Expensive trip to the range it seems.


----------



## Stuart_C (Mar 16, 2018)

Coffey said:



			So I was at the range tonight and stupidly I tripped over the leg of my Titleist stay dry stand bag leg and it snapped. Does anyone know if these legs can be replaced or is there a way to fix it? The bag was only bought mid last season and is in great condition other wise :angry::sbox:


Really do not want to buy another one as they aren't exactly cheap but I am away to Portugal next week and need a bag which works!

Expensive trip to the range it seems.
		
Click to expand...

Get in touch with Titliest customer service, i'm certain they'll send you a free replacement.


----------



## CliveW (Mar 17, 2018)

The Titleist fitter snapped my driver shaft a week before I was due to fly to Turkey a couple of years back. Titleist did replace it, but it took a good couple of weeks before it arrived. Luckily my pro had one he let me have so I was OK for my holiday.

I'm sure Titleist will do all they can to fix things for you, but I don't think they will do it in time. Perhaps calling their customer services will hurry things up. In the meantime, do you not have golf insurance you can claim on and buy a new bag before you go?

I too am off to the Algarve on Sunday, so hopefully the weather will be kind to both of us.


----------



## Coffey (Mar 17, 2018)

I've sent them an email to see what they say. I have had a look at other bags and hoping I can just switch the leg. There are a few Titleist stand bags on gumtree which I am hoping will fit. If not I will use one for Portugal and just use the broken bag for my trolley.


----------



## HomerJSimpson (Mar 17, 2018)

Whoopsie. Not good. Some kick you have. Hope Titleist can get you sorted.


----------



## srixon 1 (Mar 17, 2018)

I repaired a broken leg on a callaway bag years ago. A bit of tube about 6 inches long, put both bits of broken leg into tube, drill some small holes and fasten with nuts and bolts.


----------



## Coffey (Mar 18, 2018)

srixon 1 said:



			I repaired a broken leg on a callaway bag years ago. A bit of tube about 6 inches long, put both bits of broken leg into tube, drill some small holes and fasten with nuts and bolts.
		
Click to expand...

that is a good idea. If I don't hear back from them before I go I will be giving this a go. 

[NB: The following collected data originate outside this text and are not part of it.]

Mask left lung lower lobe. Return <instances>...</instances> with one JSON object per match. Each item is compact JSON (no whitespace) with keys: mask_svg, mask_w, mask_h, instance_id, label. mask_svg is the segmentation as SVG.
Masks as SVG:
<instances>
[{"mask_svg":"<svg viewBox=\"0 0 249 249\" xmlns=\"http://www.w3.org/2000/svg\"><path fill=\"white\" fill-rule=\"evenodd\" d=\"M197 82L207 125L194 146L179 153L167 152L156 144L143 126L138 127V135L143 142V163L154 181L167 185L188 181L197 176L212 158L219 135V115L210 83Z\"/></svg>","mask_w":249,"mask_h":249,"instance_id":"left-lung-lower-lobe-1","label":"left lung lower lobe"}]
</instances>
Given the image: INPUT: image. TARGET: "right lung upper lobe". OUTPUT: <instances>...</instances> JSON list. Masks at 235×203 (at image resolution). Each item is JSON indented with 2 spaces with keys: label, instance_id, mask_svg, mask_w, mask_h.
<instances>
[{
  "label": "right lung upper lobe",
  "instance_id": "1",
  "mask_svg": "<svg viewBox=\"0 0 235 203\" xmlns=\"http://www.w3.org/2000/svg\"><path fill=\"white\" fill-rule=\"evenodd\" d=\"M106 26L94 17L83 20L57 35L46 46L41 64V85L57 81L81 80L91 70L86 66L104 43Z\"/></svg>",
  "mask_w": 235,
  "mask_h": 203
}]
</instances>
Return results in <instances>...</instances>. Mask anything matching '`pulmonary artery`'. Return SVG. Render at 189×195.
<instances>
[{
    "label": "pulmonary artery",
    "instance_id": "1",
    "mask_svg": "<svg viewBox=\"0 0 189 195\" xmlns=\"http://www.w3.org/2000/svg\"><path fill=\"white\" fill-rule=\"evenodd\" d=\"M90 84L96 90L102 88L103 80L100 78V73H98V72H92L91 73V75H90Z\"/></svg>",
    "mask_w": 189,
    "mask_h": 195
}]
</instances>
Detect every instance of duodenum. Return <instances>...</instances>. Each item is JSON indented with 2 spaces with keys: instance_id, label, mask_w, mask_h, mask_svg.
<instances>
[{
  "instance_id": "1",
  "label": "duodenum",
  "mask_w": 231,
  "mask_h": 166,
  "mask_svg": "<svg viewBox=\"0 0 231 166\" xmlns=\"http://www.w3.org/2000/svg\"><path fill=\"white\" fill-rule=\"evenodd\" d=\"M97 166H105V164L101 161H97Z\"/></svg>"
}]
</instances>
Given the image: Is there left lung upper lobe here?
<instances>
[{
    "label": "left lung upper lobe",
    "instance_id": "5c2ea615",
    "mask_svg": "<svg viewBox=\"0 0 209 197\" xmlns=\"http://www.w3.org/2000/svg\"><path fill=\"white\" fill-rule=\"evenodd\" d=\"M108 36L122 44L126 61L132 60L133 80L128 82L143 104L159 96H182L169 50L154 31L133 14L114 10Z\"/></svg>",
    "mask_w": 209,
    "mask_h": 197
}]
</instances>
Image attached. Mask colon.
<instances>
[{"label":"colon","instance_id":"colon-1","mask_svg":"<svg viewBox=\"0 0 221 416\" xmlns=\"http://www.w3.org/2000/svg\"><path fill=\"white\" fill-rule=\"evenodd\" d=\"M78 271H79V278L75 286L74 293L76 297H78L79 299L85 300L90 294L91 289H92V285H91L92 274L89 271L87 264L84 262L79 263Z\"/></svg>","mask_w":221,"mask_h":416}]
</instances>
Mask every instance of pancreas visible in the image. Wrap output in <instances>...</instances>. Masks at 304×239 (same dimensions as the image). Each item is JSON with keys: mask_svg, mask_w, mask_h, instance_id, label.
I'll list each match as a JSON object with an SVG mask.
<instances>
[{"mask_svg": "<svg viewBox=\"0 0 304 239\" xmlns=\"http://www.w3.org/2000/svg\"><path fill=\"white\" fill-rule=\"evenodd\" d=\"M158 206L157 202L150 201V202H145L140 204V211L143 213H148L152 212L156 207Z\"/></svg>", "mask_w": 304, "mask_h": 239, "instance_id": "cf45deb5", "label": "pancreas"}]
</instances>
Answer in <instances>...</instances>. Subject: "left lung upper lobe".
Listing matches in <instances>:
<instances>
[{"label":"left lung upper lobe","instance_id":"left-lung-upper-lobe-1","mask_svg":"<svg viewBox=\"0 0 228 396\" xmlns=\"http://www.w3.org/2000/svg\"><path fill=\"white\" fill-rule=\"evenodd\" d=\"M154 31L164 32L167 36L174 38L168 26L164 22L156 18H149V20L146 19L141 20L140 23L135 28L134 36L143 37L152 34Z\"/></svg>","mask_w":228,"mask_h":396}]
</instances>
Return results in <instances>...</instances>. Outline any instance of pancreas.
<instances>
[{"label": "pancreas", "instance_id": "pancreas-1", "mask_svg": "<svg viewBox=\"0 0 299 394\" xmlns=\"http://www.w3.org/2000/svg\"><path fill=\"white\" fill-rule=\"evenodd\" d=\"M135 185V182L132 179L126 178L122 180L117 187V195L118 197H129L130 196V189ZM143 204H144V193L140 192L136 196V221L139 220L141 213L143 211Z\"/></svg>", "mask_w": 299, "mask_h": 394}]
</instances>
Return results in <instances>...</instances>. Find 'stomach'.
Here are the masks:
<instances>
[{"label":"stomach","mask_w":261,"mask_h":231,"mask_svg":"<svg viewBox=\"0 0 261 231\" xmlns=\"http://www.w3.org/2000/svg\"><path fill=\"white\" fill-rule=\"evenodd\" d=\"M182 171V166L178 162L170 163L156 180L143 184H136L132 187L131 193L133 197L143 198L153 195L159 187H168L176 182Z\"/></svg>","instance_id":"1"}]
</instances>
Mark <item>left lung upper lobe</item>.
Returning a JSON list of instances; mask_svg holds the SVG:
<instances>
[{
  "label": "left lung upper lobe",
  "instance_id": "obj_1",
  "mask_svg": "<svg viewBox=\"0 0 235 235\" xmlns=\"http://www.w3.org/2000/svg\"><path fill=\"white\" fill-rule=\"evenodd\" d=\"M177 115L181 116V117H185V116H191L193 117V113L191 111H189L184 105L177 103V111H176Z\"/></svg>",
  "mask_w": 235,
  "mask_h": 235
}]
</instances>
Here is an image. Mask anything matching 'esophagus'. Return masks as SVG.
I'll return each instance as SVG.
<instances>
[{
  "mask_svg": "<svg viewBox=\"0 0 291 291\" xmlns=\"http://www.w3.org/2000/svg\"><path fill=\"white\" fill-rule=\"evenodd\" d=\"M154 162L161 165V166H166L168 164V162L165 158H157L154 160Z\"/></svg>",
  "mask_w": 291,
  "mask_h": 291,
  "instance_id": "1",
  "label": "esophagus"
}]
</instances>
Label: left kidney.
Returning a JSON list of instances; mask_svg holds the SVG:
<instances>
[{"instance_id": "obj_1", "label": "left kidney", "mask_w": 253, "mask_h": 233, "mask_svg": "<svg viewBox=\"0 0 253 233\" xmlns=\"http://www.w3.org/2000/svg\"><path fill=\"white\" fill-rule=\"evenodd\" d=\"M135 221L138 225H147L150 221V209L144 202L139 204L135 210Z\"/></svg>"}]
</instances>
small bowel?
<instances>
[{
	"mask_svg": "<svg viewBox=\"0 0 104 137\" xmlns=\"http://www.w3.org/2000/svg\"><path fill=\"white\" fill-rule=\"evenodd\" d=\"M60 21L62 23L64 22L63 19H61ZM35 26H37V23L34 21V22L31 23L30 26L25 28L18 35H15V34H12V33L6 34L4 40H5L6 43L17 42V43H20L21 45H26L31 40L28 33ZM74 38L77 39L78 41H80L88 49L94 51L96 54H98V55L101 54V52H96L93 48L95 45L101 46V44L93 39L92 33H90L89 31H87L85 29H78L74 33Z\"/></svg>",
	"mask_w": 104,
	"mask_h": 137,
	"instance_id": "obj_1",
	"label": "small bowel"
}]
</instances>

I can also get my hands on a cheap Titleist stand bag and try to remove the leg and put it onto my one. Although I am not sure how to remove it or attach it


----------



## CliveW (Mar 18, 2018)

srixon 1 said:



			I repaired a broken leg on a callaway bag years ago. A bit of tube about 6 inches long, put both bits of broken leg into tube, drill some small holes and fasten with nuts and bolts.
		
Click to expand...

Just as an mod of this idea. If you have an old steel golf shaft could you use that as a sleeve and fix it with an epoxy adhesive. Might be neater and easier than drilling and fastening with nuts and bolts.


----------



## Coffey (Mar 18, 2018)

The issue I have is where it is broken. It is right where the plastic bit is near the top of the leg. To work on it is going to be very very difficult.

I have tried to get the leg out but it doesn't seem to come out easily.

I guess the shaft option could work. It needs to go inside the bag leg though due to the plastic clip which covers it, there is no room to put anything around the leg. 

I don't really want to start working on it until I get confirmation from Titleist if there are spare legs etc or not.


----------



## mashleyR7 (Mar 18, 2018)

Coffey said:



			I am away to Portugal next week and need a bag which works!
		
Click to expand...

Borrow a bag of a mate whos not going on the trip.


----------